Exhibition series in Espai 13
February 10, 2023–January 21, 2024
Parc de Montjuic, s/n
08038 Barcelona
Spain
Hours: Tuesday–Sunday 10am–8pm
T +34 934 43 94 70
info@fmirobcn.org
Fixations per Minute is the new exhibition series at Espai 13, presented by Fundació Joan Miró for 2023 in collaboration with Banco Sabadell Foundation. Curated by Yaby (Beatriz Ortega Botas and Alberto Vallejo), the project examines the concept of reading and its relation to current artistic practices through the work of a selection of artists from the local and international scene. The exhibitions by Claudia Pagès, P. Staff, Jota Mombaça and Iki Yos Piña Narváez Funes, and Kandis Williams use diverse visual media to complicate some of the technical and rhetorical mechanisms of reading by exposing their political consequences.
Reading has a longstanding relationship with contemporary art, for which it is a constant wellspring of both poetic and discourse-based inspiration. Recent art employs various visual strategies to address reading from a more critical perspective, suspecting the book as a mere source of pleasure and knowledge, singling it out as a complex device of subjectivisation that commits violence that is not always evident. In this thought context, reading is revealed to be a process endowed with power, a process that includes the construction of the narratives, hierarchies and exclusions that exceed the text, determining the existence of certain bodies and the way they are read. The title of the project is a reference to the formula used to calculate reading speed. Each fixation is the moment the eyes fixate on a word: the lower the number of fixations per minute, the higher the speed at which you process text. These fixations are the points of contact through which a text enters the body. The term also points to other characteristics of language that are relevant in this series, such as its ability to fix meanings and impose itself, as an obsession does.
The first exhibition in the programme is by Claudia Pagès (Barcelona, Spain, 1990), who uses video installation to investigate the relationships that exist between power, the construction of history and certain material substrates of reading such as stamped paper. In April, the series continues with the exhibition by P. Staff (Bognor Regis, United Kingdom, 1987). Poetry and the experience of its reading are central to Staff’s work, which proposes a reflection from a queer and trans perspective on the volatile exchanges that take place between bodies, ecosystems and institutions. In July, Jota Mombaça (Natal, Brazil, 1991) and Iki Yos Piña Narváez Funes (Caracas, Venezuela, 1984) present a joint project based on ancestral techniques linked to specific territories that examines certain non-alphabetic processes of signification that displace the modern concept of a book. Finally, Kandis Williams (Baltimore, United States, 1985) closes the programme with a video project that revisits the theatrical text Death of a Salesman in order to reflect on the Black body as a focus of experience and, at the same time, as a political symbol. An accompanying publication will contain texts and images of the artworks created for the exhibition projects, and will elaborate on the main themes explored in Fixations per Minute.

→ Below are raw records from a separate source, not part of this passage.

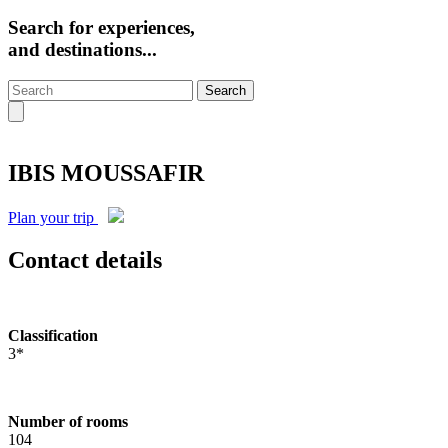
Search for experiences,
and destinations...
Search
IBIS MOUSSAFIR
Plan your trip
Contact details
Classification
3*
Number of rooms
104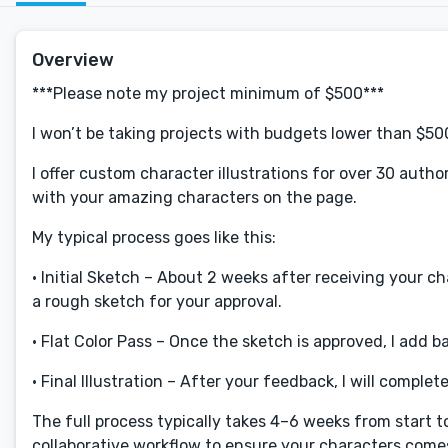
Overview
***Please note my project minimum of $500***
I won’t be taking projects with budgets lower than $50
I offer custom character illustrations for over 30 autho
with your amazing characters on the page.
My typical process goes like this:
• Initial Sketch – About 2 weeks after receiving your c
a rough sketch for your approval.
• Flat Color Pass – Once the sketch is approved, I add b
• Final Illustration – After your feedback, I will complet
The full process typically takes 4–6 weeks from start to
collaborative workflow to ensure your characters comes 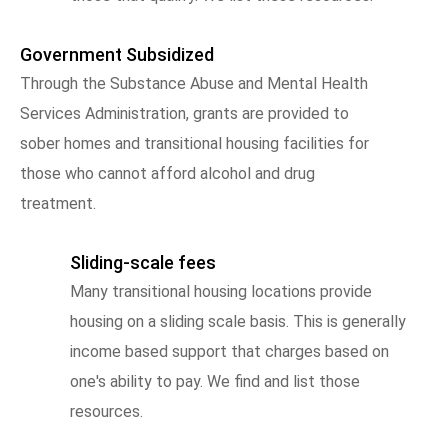
Government Subsidized
Through the Substance Abuse and Mental Health
Services Administration, grants are provided to
sober homes and transitional housing facilities for
those who cannot afford alcohol and drug
treatment.
Sliding-scale fees
Many transitional housing locations provide
housing on a sliding scale basis. This is generally
income based support that charges based on
one's ability to pay. We find and list those
resources.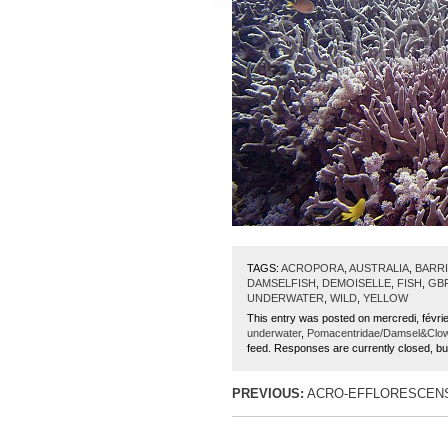
TAGS:
ACROPORA
,
AUSTRALIA
,
BARR
DAMSELFISH
,
DEMOISELLE
,
FISH
,
GB
UNDERWATER
,
WILD
,
YELLOW
This entry was posted on mercredi, févrie
underwater
,
Pomacentridae/Damsel&Clo
feed. Responses are currently closed, b
PREVIOUS:
ACRO-EFFLORESCENS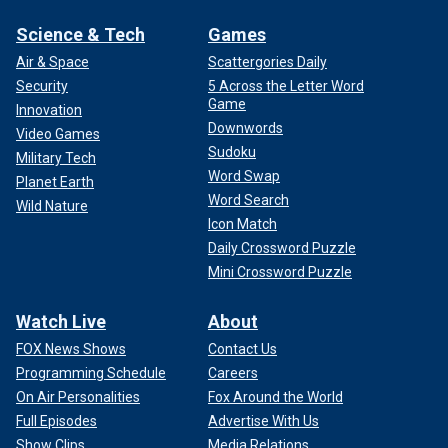
Science & Tech
Games
Air & Space
Scattergories Daily
Security
5 Across the Letter Word
Game
Innovation
Downwords
Video Games
Sudoku
Military Tech
Word Swap
Planet Earth
Word Search
Wild Nature
Icon Match
Daily Crossword Puzzle
Mini Crossword Puzzle
Watch Live
About
FOX News Shows
Contact Us
Programming Schedule
Careers
On Air Personalities
Fox Around the World
Full Episodes
Advertise With Us
Show Clips
Media Relations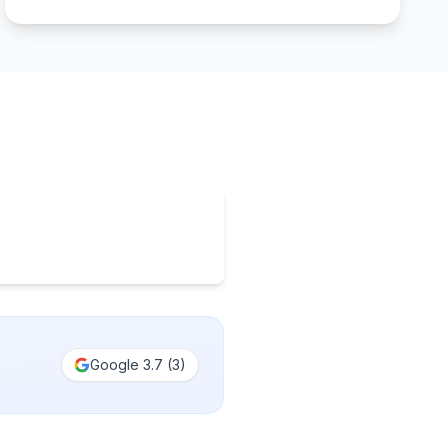
Google
3.7
(
3
)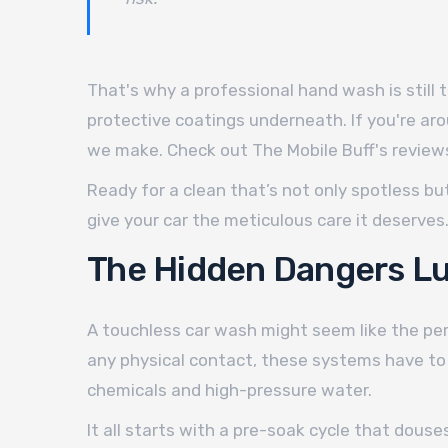
That's why a professional hand wash is still 
protective coatings underneath. If you're aro
we make. Check out The Mobile Buff's reviews
Ready for a clean that’s not only spotless but
give your car the meticulous care it deserves
The Hidden Dangers Lu
A touchless car wash might seem like the per
any physical contact, these systems have to 
chemicals and high-pressure water.
It all starts with a pre-soak cycle that douse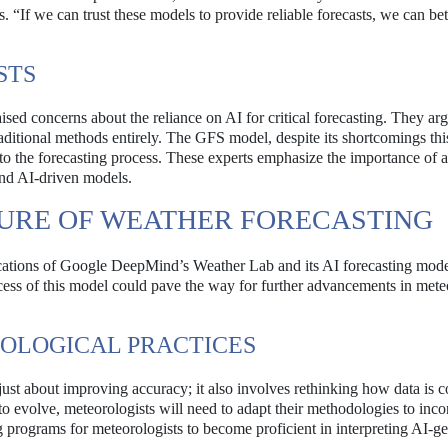
 “If we can trust these models to provide reliable forecasts, we can bet
STS
aised concerns about the reliance on AI for critical forecasting. They arg
raditional methods entirely. The GFS model, despite its shortcomings thi
 into the forecasting process. These experts emphasize the importance of 
and AI-driven models.
TURE OF WEATHER FORECASTING
ications of Google DeepMind’s Weather Lab and its AI forecasting mode
ccess of this model could pave the way for further advancements in mete
ROLOGICAL PRACTICES
 just about improving accuracy; it also involves rethinking how data is c
o evolve, meteorologists will need to adapt their methodologies to inco
 programs for meteorologists to become proficient in interpreting AI-g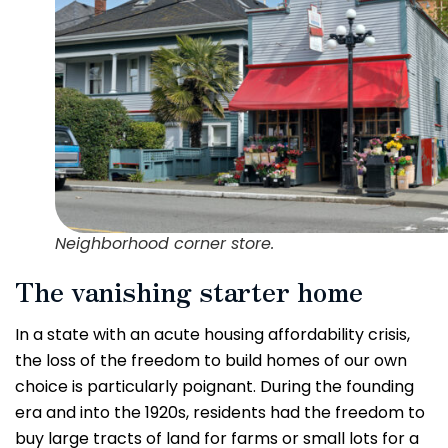
Neighborhood corner store.
The vanishing starter home
In a state with an acute housing affordability crisis,
the loss of the freedom to build homes of our own
choice is particularly poignant. During the founding
era and into the 1920s, residents had the freedom to
buy large tracts of land for farms or small lots for a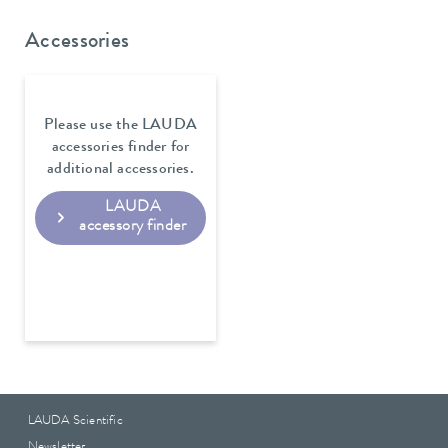
Accessories
Please use the LAUDA
accessories finder for
additional accessories.
LAUDA
accessory finder
LAUDA Scientific
Newsletter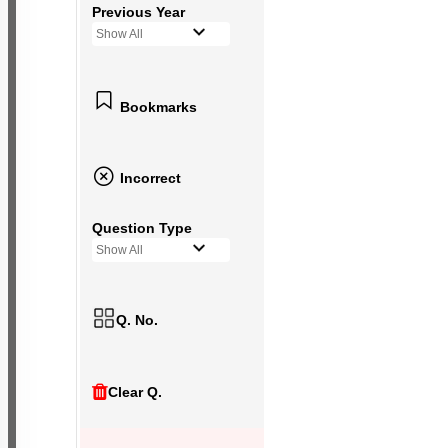
Previous Year
Show All
Bookmarks
Incorrect
Question Type
Show All
Q. No.
Clear Q.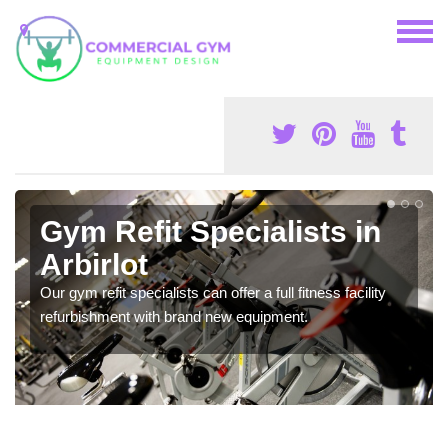
Gym Refit Specialists in
Arbirlot
Our gym refit specialists can offer a full fitness facility
refurbishment with brand new equipment.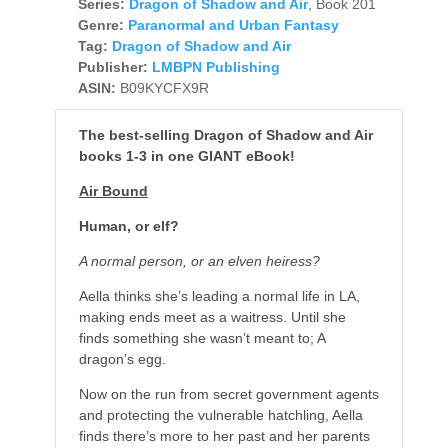
Series:
Dragon of Shadow and Air
, Book 201
Genre:
Paranormal and Urban Fantasy
Tag:
Dragon of Shadow and Air
Publisher:
LMBPN Publishing
ASIN:
B09KYCFX9R
The best-selling Dragon of Shadow and Air
books 1-3 in one GIANT eBook!
Air Bound
Human, or elf?
A normal person, or an elven heiress?
Aella thinks she’s leading a normal life in LA,
making ends meet as a waitress. Until she
finds something she wasn’t meant to; A
dragon’s egg.
Now on the run from secret government agents
and protecting the vulnerable hatchling, Aella
finds there’s more to her past and her parents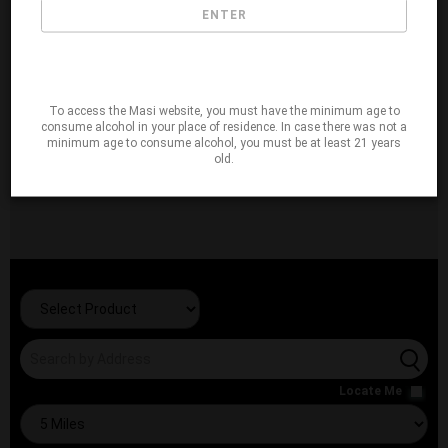
ENTER
To access the Masi website, you must have the minimum age to
consume alcohol in your place of residence. In case there was not a
minimum age to consume alcohol, you must be at least 21 years
old.
Locate Me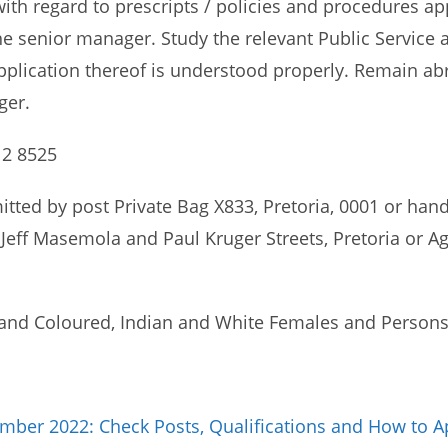
ith regard to prescripts / policies and procedures ap
the senior manager. Study the relevant Public Service 
pplication thereof is understood properly. Remain ab
ger.
12 8525
itted by post Private Bag X833, Pretoria, 0001 or hand
Jeff Masemola and Paul Kruger Streets, Pretoria or Ag
and Coloured, Indian and White Females and Persons w
ber 2022: Check Posts, Qualifications and How to A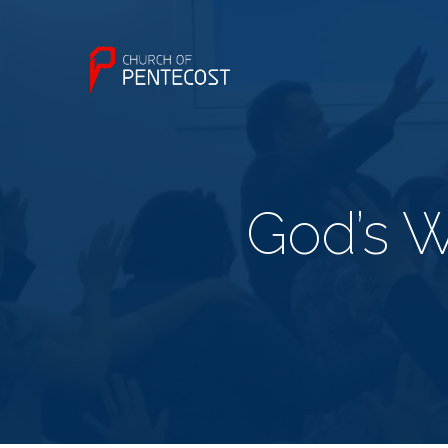
God’s Wi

Espai 13 is a space devoted to emerging artistic and curatorial endeavours. It was created in 1978 in Espai 10, a room off the lobby at the Fundació Joan Miró, for young artists based in Barcelona. It moved to its present location following the late-1980s extension to Josep Lluís Sert’s original building. Over the past forty years, this pioneering space has held exhibitions showcasing the work of over 500 artists and offered young professionals a unique opportunity to hone their newly acquired curatorial skills. Espai 13 has played a key role in supporting the careers of many succesful artists, curators and cultural managers. Its continuous programming over the course of more than four decades has made Espai 13 an unparalleled platform within the museum world. Its own history mirrors the evolution of emerging artistic and curatorial practices from the last quarter of the twentieth century until the present day.